Bounds for the sum of some random variables, in terms of their cdfs

Question

I have three independent non-negative random variables $X_1$, $X_2$, and $X_3$, and I do not have their density functions, but I do have a decent upper bound for their cdfs. In other words, I have functions $G_1$, $G_2$, $G_3$ such that $\Pr(X_i\leq x) \leq G_i(x)$ for all $i$ and $x$. Each $G_i$ is of the form $G_i(x) = c_i x^{n_i}$. Is there any way at all that I could use these functions to bound the cdf of the sum, $\Pr(X_1+X_2+X_3\leq x)$, from above? This seems hopeless but I figured I'd give it a shot.

Answer 1

The obvious bound is $$\text{Pr}(X_1 + X_2 + X_3 \le x) \le \text{Pr}(X_1 \le x) \text{Pr}(X_2 \le x) \text{Pr}(X_3 \le x) \le G_1(x) G_2(x) G_3(x)$$ For something that might be slightly better, take $a_1, a_2, a_3 \ge 0$ with $a_1 + a_2 + a_3 \ge x$. Then $$\text{Pr}(X_1 + X_2 + X_3 \le x) \le G_1(a_1) G_2(x) G_3(x) + G_1(x) G_2(a_2) G_3(x) + G_1(x) G_2(x) G_3(a_3)$$ In any particular application, you might optimize this over $a_1, a_2, a_3$.
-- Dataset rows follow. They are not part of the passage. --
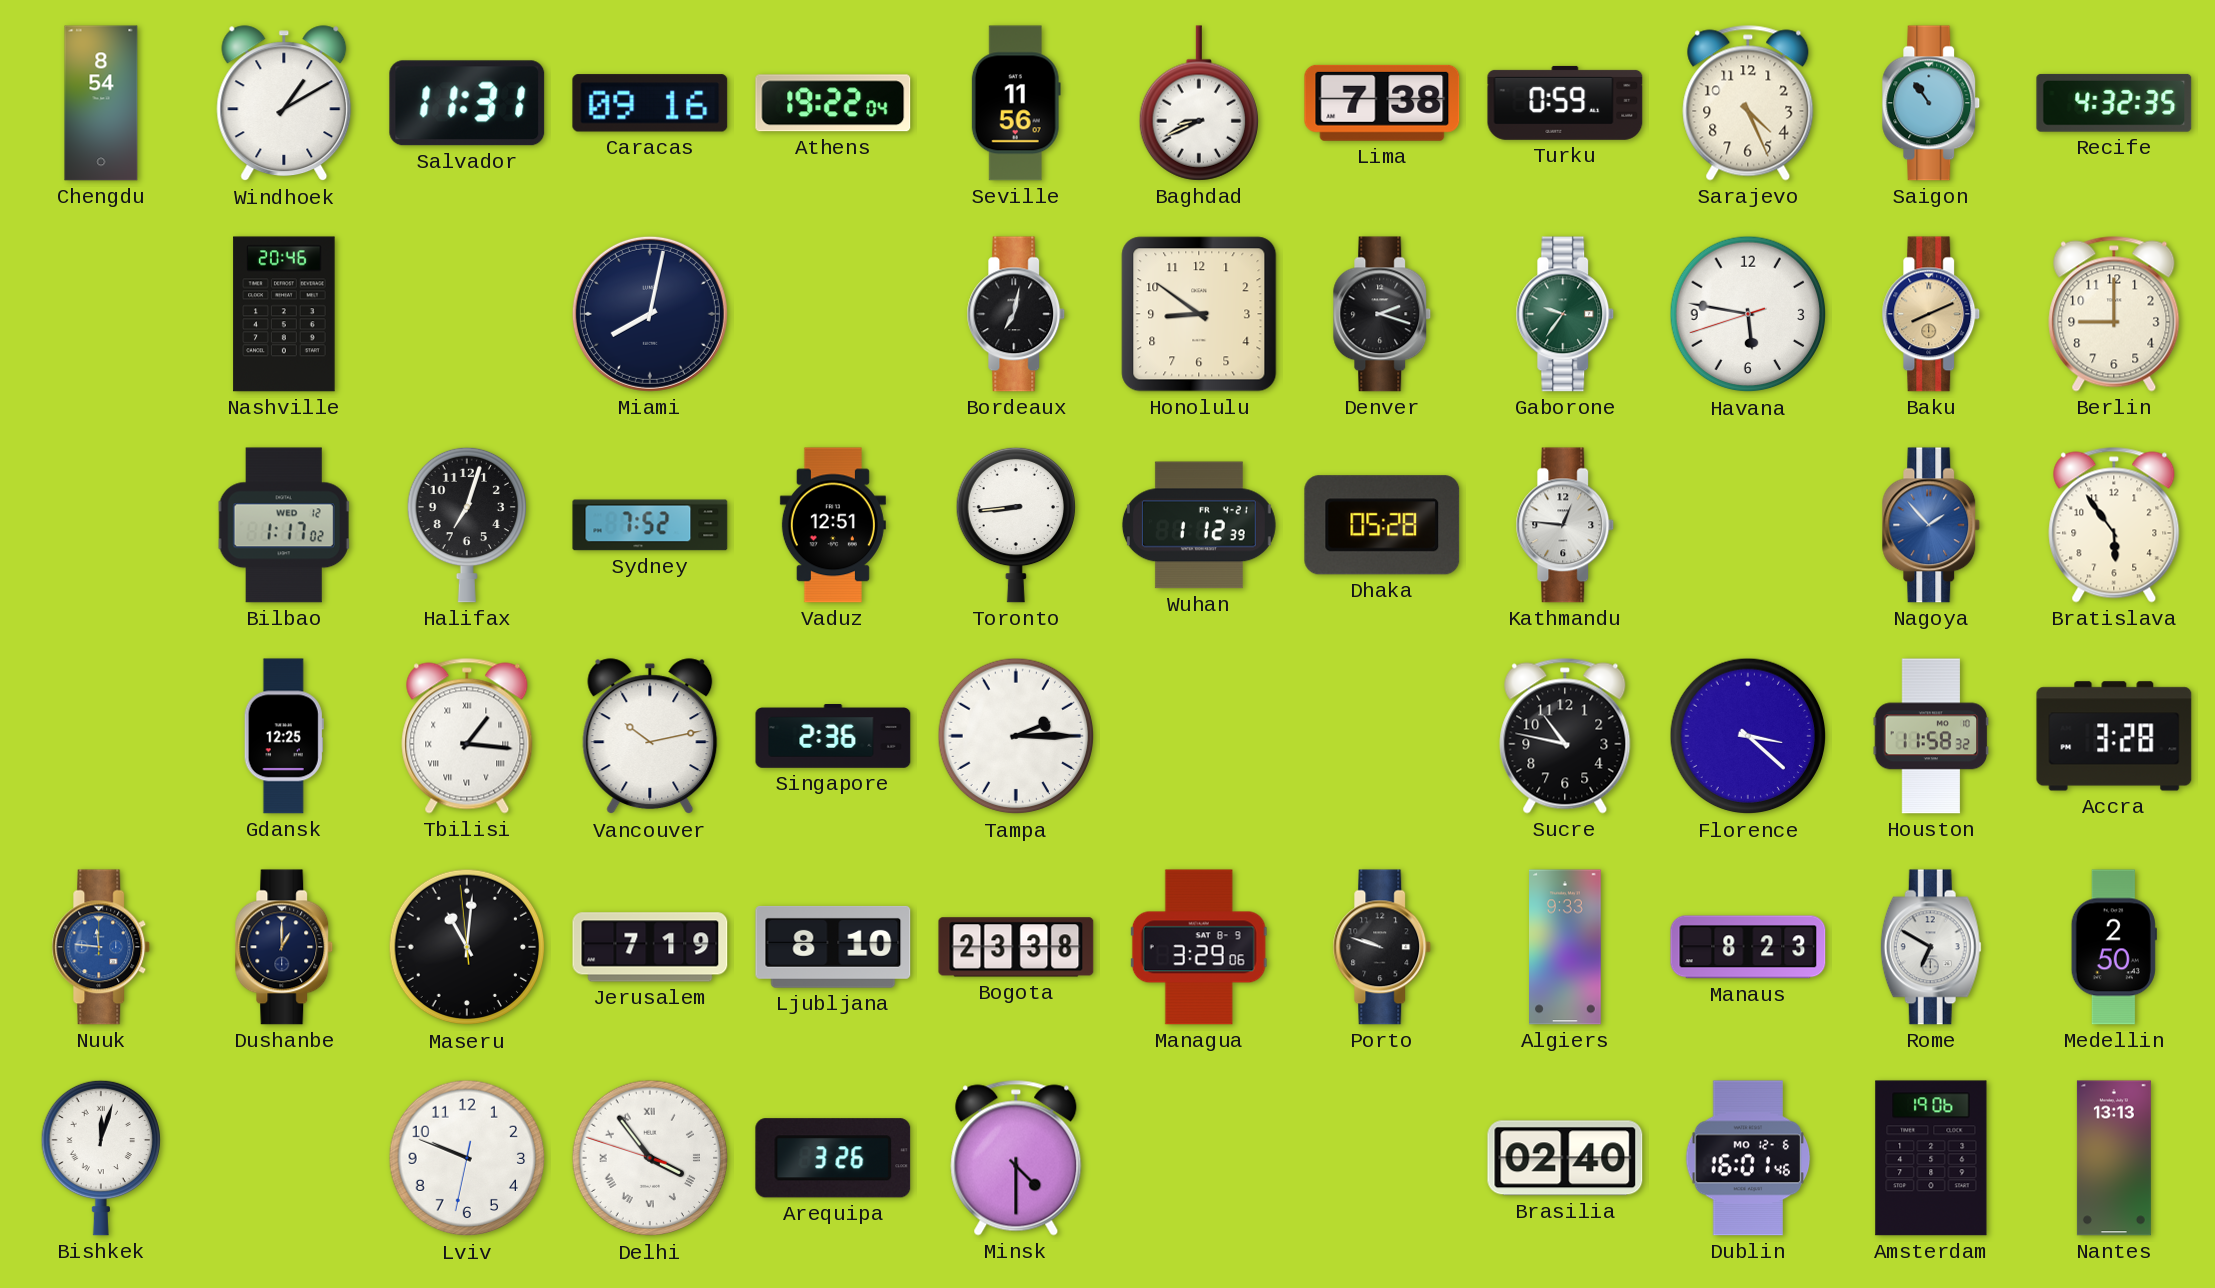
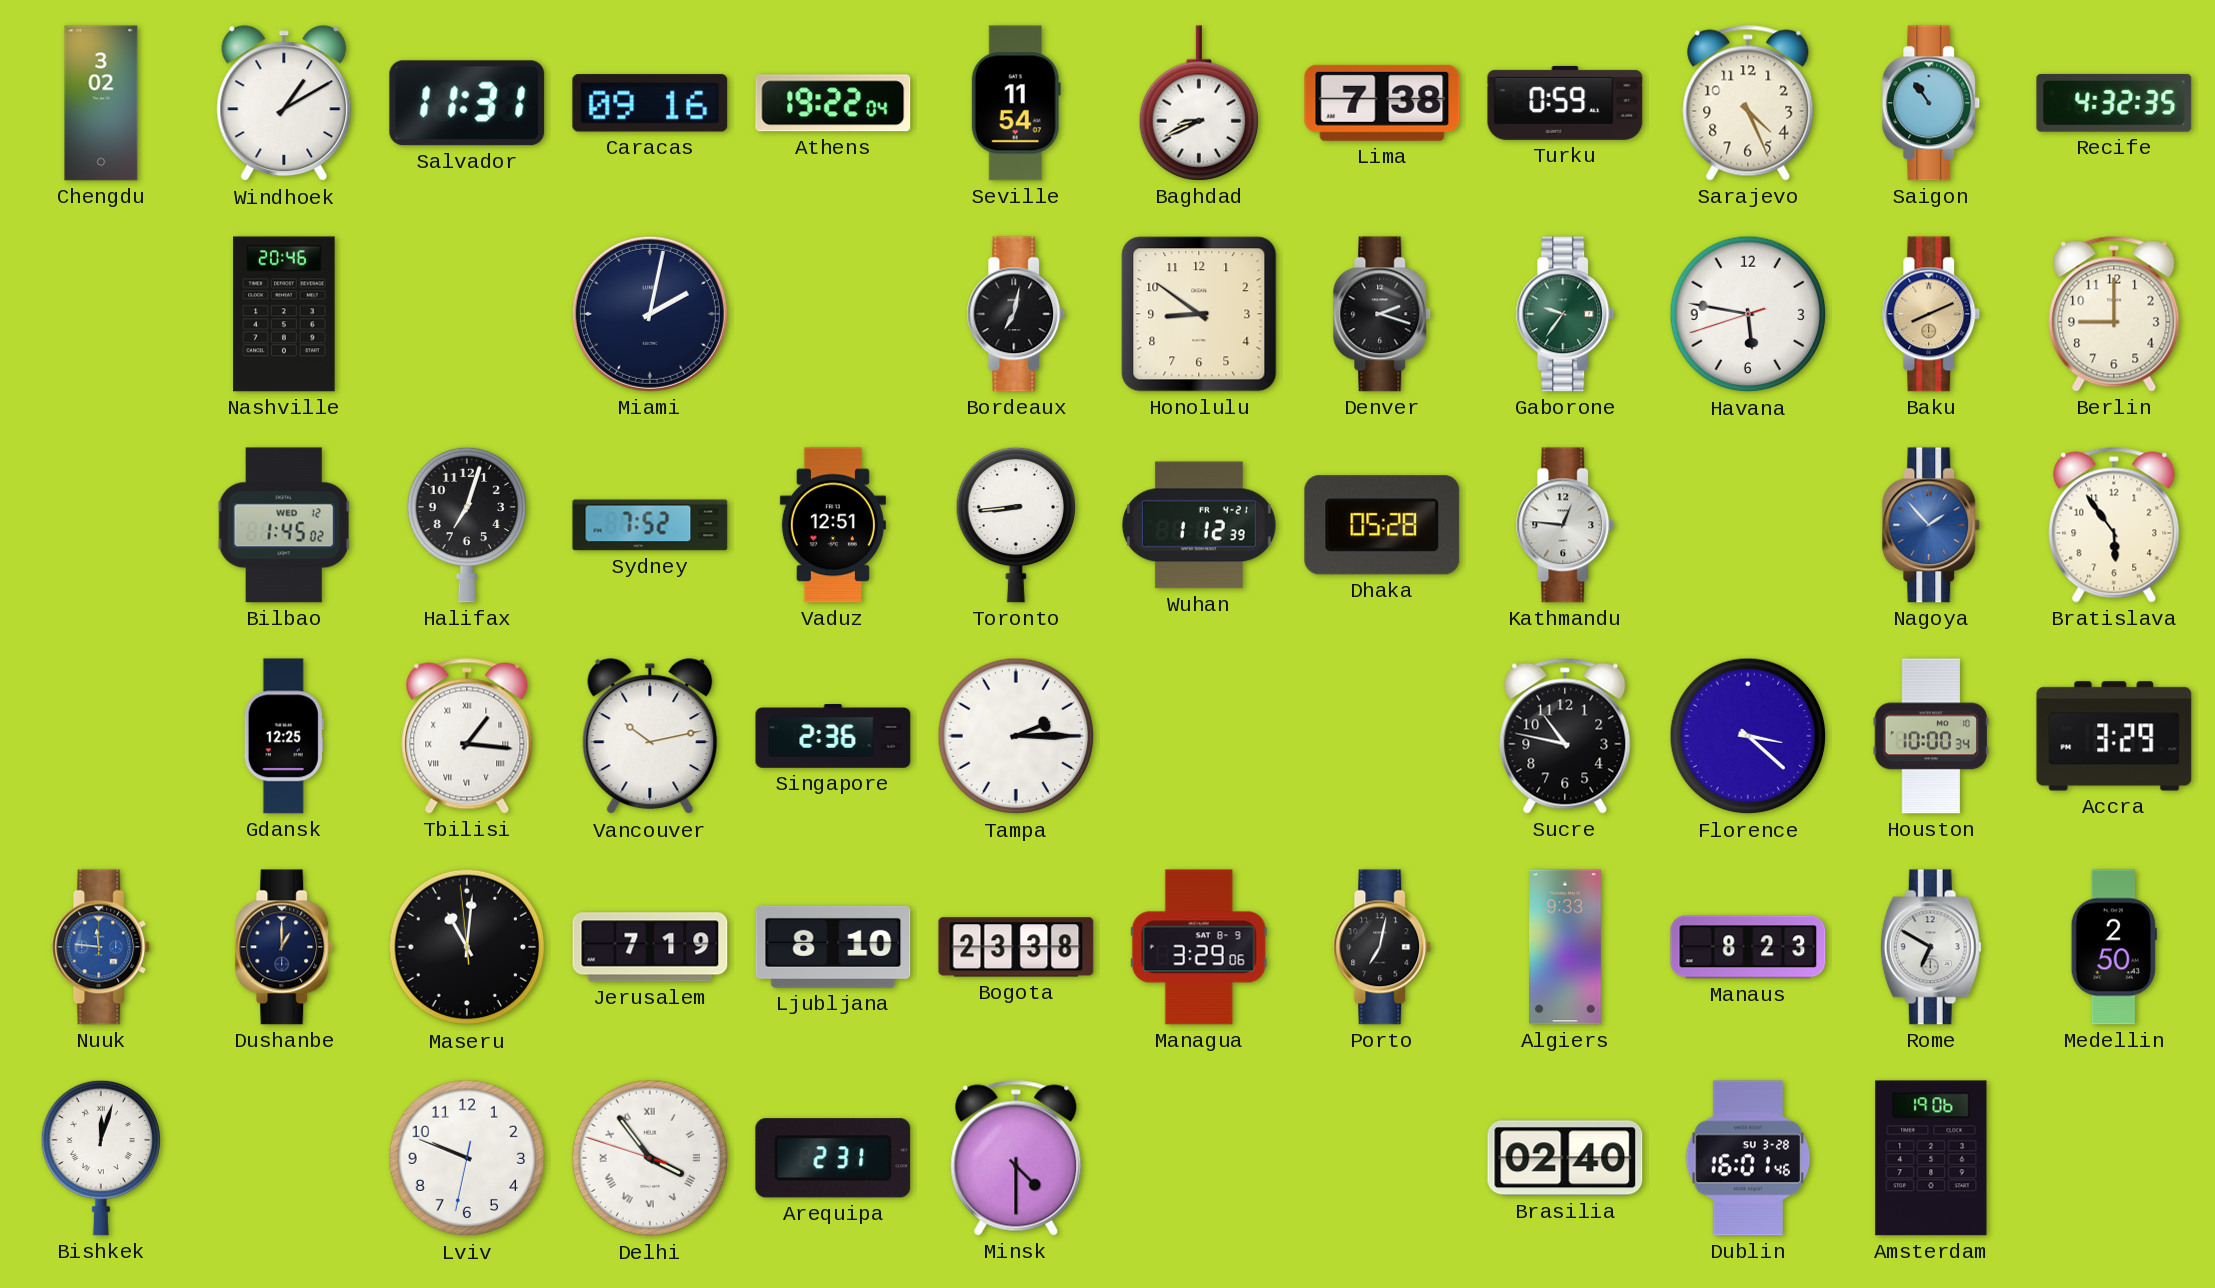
Chengdu: 8:54 -> 3:02
Seville: 11:56 -> 11:54
Miami: 8:02 -> 2:02
Bilbao: 1:17 -> 1:45
Houston: 11:58 -> 10:00
Accra: 3:28 -> 3:29
Porto: 9:48 -> 7:02
Arequipa: 3:26 -> 2:31
Dublin date: MO 12-6 -> SU 3-28
Nantes: 13:13 -> none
EDIT: Alternatively, take $b_1, b_2, b_3 \ge 0$ with $b_1 + b_2 \ge x$, $b_1 + b_3 \ge x$, $b_2 + b_3 \ge x$. Then $$ \text{Pr}(X_1 + X_2 + X_3 \le x) \le G_1(b_1) G_2(b_2) G_3(x) + G_1(b_1) G_2(x) G_3(b_3) + G_1(x) G_2(b_2) G_3(b_3)$$